NASA Mars Helicopter’s Flight: Livestream, Date and Time

Early Monday, a robotic helicopter sent by NASA to Mars will try to take off a few meters into the air, soar and land again. With the simple performance, it would become the first machine to fly through the airy sky of the red planet. NASA officials compared it to the 1903 Wright Brothers flight in Kitty Hawk, NC. Never before has anything like an airplane or a helicopter taken off into another world.

The Mars helicopter, named Ingenuity, hid from Earth under NASA’s Perseverance Rover, which landed in February on a mission to search for signs of ancient life near a dried-up river delta. A few weeks ago, Perseverance Ingenuity dropped on a flat Mars Plain before the flight tests.

Ingenuity is small. The main body is about the size of a softball with four protruding legs. At the top are two sets of blades, each about four feet from point to point. They rotate in opposite directions at about 2,500 rotations per minute, which requires the fast speed to generate enough lift for Ingenuity to get off the ground.

At the Ingenuity site on Mars, which is inside an old crater called Jezero, it will be the middle of the day, around 12:30 local Mars solar time. (The time zones on the red planet do not yet have names.)

For people on earth, it means Monday around 3:30 Eastern time. But no one on earth will know for hours whether the flight passed or failed, and whether anything happened. No ingenuity or perseverance will be in contact with NASA at that time.

Instead, the two spacecraft will perform the flight autonomously and carry out instructions sent to them. on sunday. Later, Perseverance will send data back to Earth via a spacecraft orbiting Mars.

NASA TV will begin broadcasting from the control room at NASA’s Jet Propulsion Laboratory at 6:15 a.m. Eastern time as the data begins to arrive on Earth. You can check it out on NASA’s website.

Additional information will be provided during a news conference Monday at 2 p.m.

The first flight is a modest up-and-down journey, which will rise to an altitude of only 10 feet. There it will soar for up to 30 seconds and then descend to a landing. The camera on board will record images that help the navigation system maintain the helicopter’s level. On the ground more than 200 feet further, the Perseverance cameras will also record the flight.

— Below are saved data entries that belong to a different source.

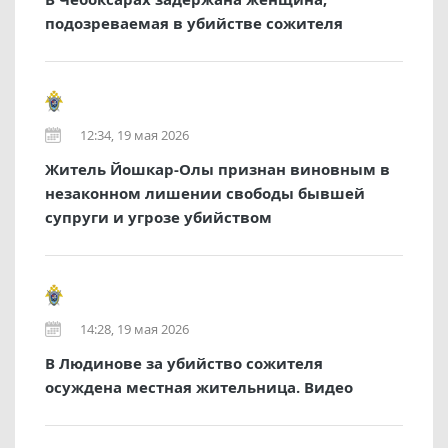
подозреваемая в убийстве сожителя
12:34, 19 мая 2026
Житель Йошкар-Олы признан виновным в
незаконном лишении свободы бывшей
супруги и угрозе убийством
14:28, 19 мая 2026
В Людинове за убийство сожителя
осуждена местная жительница. Видео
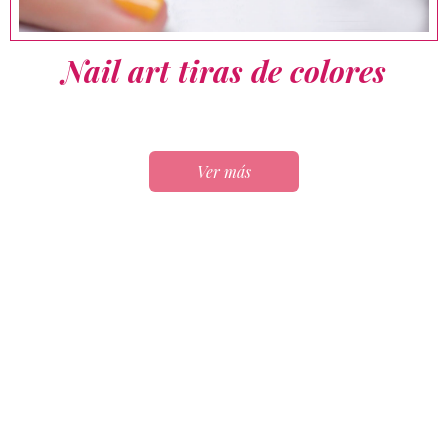
Nail art tiras de colores
Ver más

If the test flight passes, up to four more can be attempted. The first three are designed to test the basic capabilities of the helicopter. The third flight can fly a distance of 160 feet and then return.

The last two flights could travel further, but NASA officials did not want to speculate how many.

NASA wants to close the tests within 30 days of the date Ingenuity was downloaded, so that perseverance can begin with the bulk of its $ 2.7 billion mission. It will leave the helicopter behind and depart in the direction of a river delta along the edge of the Jezero crater, where sediments and perhaps chemical hints of ancient life are preserved.

Ingenuity was a pleasing $ 85 million add-on project, but not a core requirement for the success of perseverance.

There is not much air to press against to generate elevator.

On the surface of Mars, the atmosphere is only 1/100 as dense as Earth. The less gravity – one third of what you feel here – helps to get in the air. But rising from the surface of Mars is comparable to flying at an altitude of 100,000 feet on Earth. No helicopter on our planet has flown so high, and that is more than twice the typical flight altitude of aircraft.

Until 1997, all the spacecraft sent to the surface of Mars were stationary landers. But that year, the Pathfinder mission included something revolutionary for NASA: a wheeled robot. That rover, Sojourner, was about the size of a short archive box, and planetary scientists quickly realized the benefits of being able to move in the Martian landscape. Four more NASA robbers, including perseverance, have since followed to the red planet.

Ingenuity is essentially the counterpart from Sojourner’s air, a demonstration of a new technology that can be extended to later missions. And demonstrating that the helicopter can fly on Mars can help inform flight attempts on other worlds in our solar system, such as Titan, the moon of Saturn to which NASA plans to send a nuclear-powered car.